Healthy eating can lead to major improvements in health and well-being. When people eat healthy foods, their bodies get all the required nutrients it needs to function perfectly. It is a good thing to eat healthy. The health benefits are numerous.
However, for some people, the focus on healthy eating can become obsessive and develop into an eating disorder known as orthorexia. Like other eating disorders, orthorexia can have severe consequences.
WHAT IS ORTHOREXIA?
Orthorexia, or orthorexia nervosa, is an eating disorder that involves an unhealthy obsession with healthy eating.
Unlike other eating disorders, orthorexia mostly revolves around food quality, not quantity. Unlike with anorexia or bulimia, people with orthorexia are rarely focused on losing weight.
Instead, they have an extreme fixation with the purity of their foods, as well as an obsession with the benefits of healthy eating.
WHAT CAUSES ORTHOREXIA?
Although you may begin a diet simply intending to improve your health, this focus can become more extreme. You can become obsessed with healthy eating if you don’t strike a balance. Over time, your good health intentions can slowly develop into full-blown orthorexia.
Research on the precise causes of orthorexia is sparse, but obsessive-compulsive tendencies and former or current eating disorders are known risk factors.
Other risk factors include tendencies toward perfectionism, high anxiety, or a need for control. Several studies also report that individuals focused on health for their career may have a higher risk of developing orthorexia.
The risk may also depend on age, gender, education level, and socioeconomic status, but more research is needed before conclusions can be reached.
HOW COMMON IS ORTHOREXIA?
In some cases, it can be hard to differentiate between orthorexia and a normal preoccupation with healthy eating.

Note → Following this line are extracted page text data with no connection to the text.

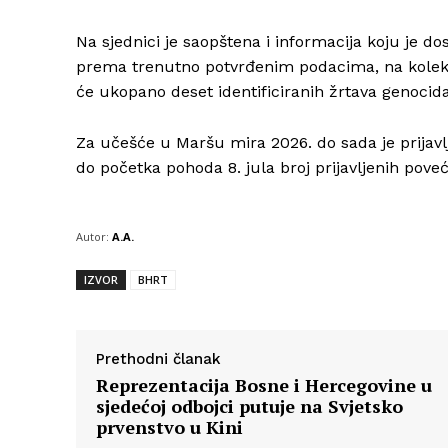
Na sjednici je saopštena i informacija koju je do
prema trenutno potvrđenim podacima, na kolekti
će ukopano deset identificiranih žrtava genocida
Za učešće u Maršu mira 2026. do sada je prijavl
do početka pohoda 8. jula broj prijavljenih poveć
Autor:
A.A.
IZVOR
BHRT
Prethodni članak
Reprezentacija Bosne i Hercegovine u
sjedećoj odbojci putuje na Svjetsko
prvenstvo u Kini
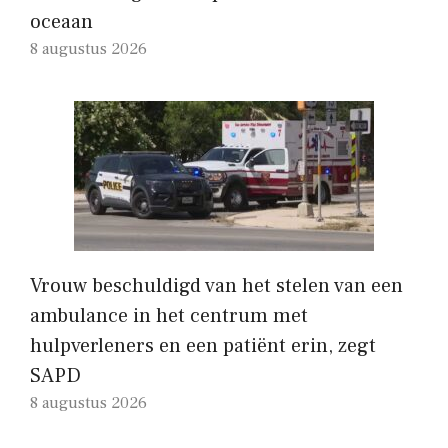
oceaan
8 augustus 2026
Vrouw beschuldigd van het stelen van een
ambulance in het centrum met
hulpverleners en een patiënt erin, zegt
SAPD
8 augustus 2026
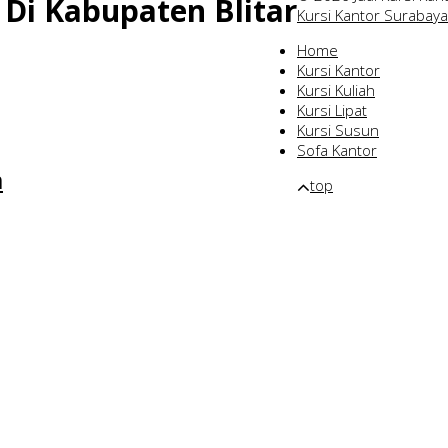
t Di Kabupaten Blitar
Kursi Kantor Surabaya
Home
Kursi Kantor
Kursi Kuliah
Kursi Lipat
Kursi Susun
Sofa Kantor
m
top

For this reason, it’s hard to determine how common orthorexia is. The rates in studies range from 6% to 90%. Part of this is also because the diagnostic criteria are not universally agreed upon.
What’s more, the criteria don’t assess whether the behaviors negatively impact the person’s social, physical, or mental health, which is a crucial part of orthorexia.
Enthusiasm for healthy eating only transforms into orthorexia when it turns into an obsession that negatively affects everyday life, such as extreme weight loss or a refusal to eat out with friends.
When taking these negative effects into account, orthorexia rates drop to less than 1%, which is much more in line with the rates of other eating disorders.
HOW IS ORTHOREXIA DIAGNOSED?
To make the distinction between healthy eating and orthorexia clearer, Bratman and Dunn recently proposed the following two-part diagnostic criteria:
1. An obsessive focus on healthy eating
The first part is an obsessive focus on healthy eating that involves exaggerated emotional distress related to food choices. This can include:
•Behaviors or thoughts: Compulsive behaviors or mental preoccupations with dietary choices are believed to promote optimal health.
•Self-imposed anxiety: Breaking self-imposed dietary rules causes anxiety, shame, fear of disease, sense of impurity, or negative physical sensations.
•Severe restrictions: Dietary restrictions that escalate over time and can include the elimination of entire food groups and addition of cleanses, fasts, or both.
2. Behavior that disrupts daily life
The second part is compulsive behavior that prevents normal daily functioning. This can happen through any of the following ways:
•Medical issues: Malnutrition, severe weight loss, or other medical complications are examples of health conditions that can result from this type of compulsive behavior.
•Lifestyle disruption: Personal distress or difficult social or academic functioning due to beliefs or behaviors related to healthy eating can cause lifestyle disruptions.
•Emotional dependence: Body image, self-worth, identity, or satisfaction can be excessively dependent on complying with self-imposed dietary rules.
NEGATIVE HEALTH EFFECTS OF ORTHOREXIA
The negative health effects linked to orthorexia generally fall under one of the following three categories:
1. Physical effects
Although studies on orthorexia are limited, this condition is likely to lead to many of the same medical complications as other eating disorders.
For instance, a shortage in essential nutrients caused by restrictive eating can result in malnutrition, anemia, or an abnormally slow heart rate.
Severe malnutrition may lead to digestion problems, electrolyte and hormonal imbalances, metabolic acidosis and impaired bone health. These physical complications can be life threatening and shouldn’t be underestimated.
2. Psychological effects
Individuals with orthorexia can experience intense frustration when their food-related habits are disrupted.
What’s more, breaking self-imposed dietary rules is likely to cause feelings of guilt, self-loathing, or a compulsion toward “purification” through cleanses or fasts.